31. Bölüm Part - 2

15 2 0
                                    

"Şimdi ne yapacağız?" dedi Ayda Halam.

"Abi ne yapacağız?" dedi Ayça Halam.

"Biz şimdi boku yemedik mi?" dedi Cenk.

Buraya kadar mıydı? Gidiyor muyduk? Cesedimiz mi çıkacaktı burdan, babam mı?
Kim çıkacaktı? Canımız mı? Babam mı?

Önümüzdeki adamın cüssesi yetmezmiş gibi aynı cüsseye sahip bir sürü kişi daha vardı. Kadınlar saçlarını tepede bağlamış, ellerinde çeşit çeşit silahlar vardı. Tam dövüşçü edaları vardı. Ne yapacaktık? Sayılamıyacak kadar çoklardı. Çıkabilecek miydik? Bence çıkardık. Ama nasıl çıkardık sorusuna verebileceğim cevap: Kefen' le olurdu.

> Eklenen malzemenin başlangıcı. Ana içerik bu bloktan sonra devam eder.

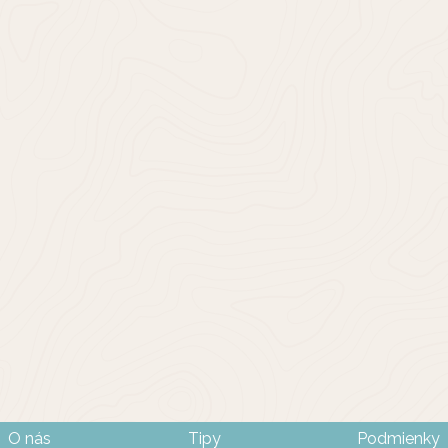
O nás
Tipy
Podmienky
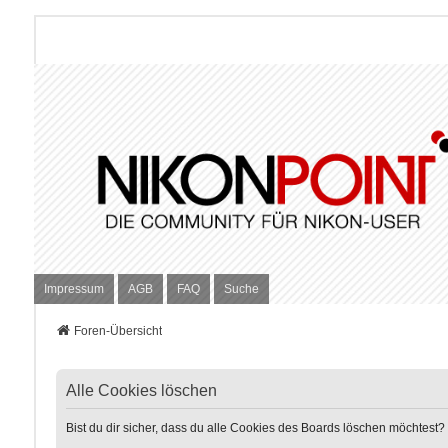
Impressum
AGB
FAQ
Suche
Foren-Übersicht
Alle Cookies löschen
Bist du dir sicher, dass du alle Cookies des Boards löschen möchtest?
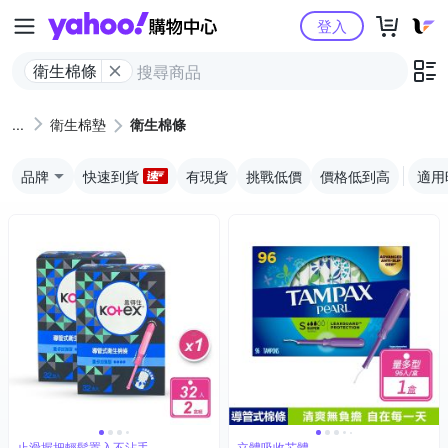
Yahoo購物中心
登入
衛生棉條
衛生棉墊
衛生棉條
品牌
快速到貨
有現貨
挑戰低價
價格低到高
適用
止滑握把輕鬆置入不沾手
立體吸收芯體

"Asel'i koruyun!" diye bağırdı Ayda Halam arkadaki adamlara doğru. "Bize bir şey olacaksa olsun ama ona bir şey olursa sizi öldürürüm! Yaparım."

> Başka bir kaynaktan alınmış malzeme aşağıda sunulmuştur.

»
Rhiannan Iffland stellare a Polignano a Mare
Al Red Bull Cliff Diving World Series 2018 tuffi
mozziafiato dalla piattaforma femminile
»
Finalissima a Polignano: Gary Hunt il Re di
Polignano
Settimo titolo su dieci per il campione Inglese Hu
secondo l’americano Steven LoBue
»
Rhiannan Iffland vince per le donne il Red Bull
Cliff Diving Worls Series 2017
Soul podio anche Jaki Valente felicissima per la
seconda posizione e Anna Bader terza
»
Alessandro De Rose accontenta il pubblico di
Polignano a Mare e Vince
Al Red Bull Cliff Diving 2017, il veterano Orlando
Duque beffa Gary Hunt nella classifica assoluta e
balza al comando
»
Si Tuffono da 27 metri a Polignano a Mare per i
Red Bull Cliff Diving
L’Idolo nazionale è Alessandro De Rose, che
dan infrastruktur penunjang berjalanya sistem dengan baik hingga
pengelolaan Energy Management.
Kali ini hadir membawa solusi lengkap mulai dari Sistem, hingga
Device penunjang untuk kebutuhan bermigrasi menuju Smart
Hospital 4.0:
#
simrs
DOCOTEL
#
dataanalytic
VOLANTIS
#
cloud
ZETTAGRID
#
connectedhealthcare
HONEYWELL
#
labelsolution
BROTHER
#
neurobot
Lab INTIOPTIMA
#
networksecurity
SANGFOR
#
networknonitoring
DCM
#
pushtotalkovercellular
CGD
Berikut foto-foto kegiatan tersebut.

"Ayda onlar benim askerlerim ve bir şey yapamazsın." dedi Cenk.

"Şuan burası tartışma yeri değil. Karşımızdakileri görmüyor musunuz? Saçma sapan konuşacağınıza düşünün." dedi amcam olacak kişi.

"Ayhan sende dahilsin. Ona burada bir şey olursa seni de gebertirim."

"Ayda ne diyorsun? Yeğenin olacak kişi için beni mi harcayacaksın?"

"Seni değil. Yeğenini kullanıp kullanıp o evden pişmiş kelle gibi sırıtarak çıkan  Ayhan'ı harcayacağım. Gerçi hoş burdan sağlam çıkacağımızı düşünmüyorum ama neyse."

"Çıkamıyacağız ama elimizden geleni yapacağız." dedi Cenk araya girerek.

Birden saldırıya geçtiler ve ne yapacağımızı kestiremedik. Ne yapacaktık? Ne yapacaktım? Olmayan dövüş becerilerimin ortaya çıkması için dua ettim. Keşke o teklifi kabul etseydim geç olmadan.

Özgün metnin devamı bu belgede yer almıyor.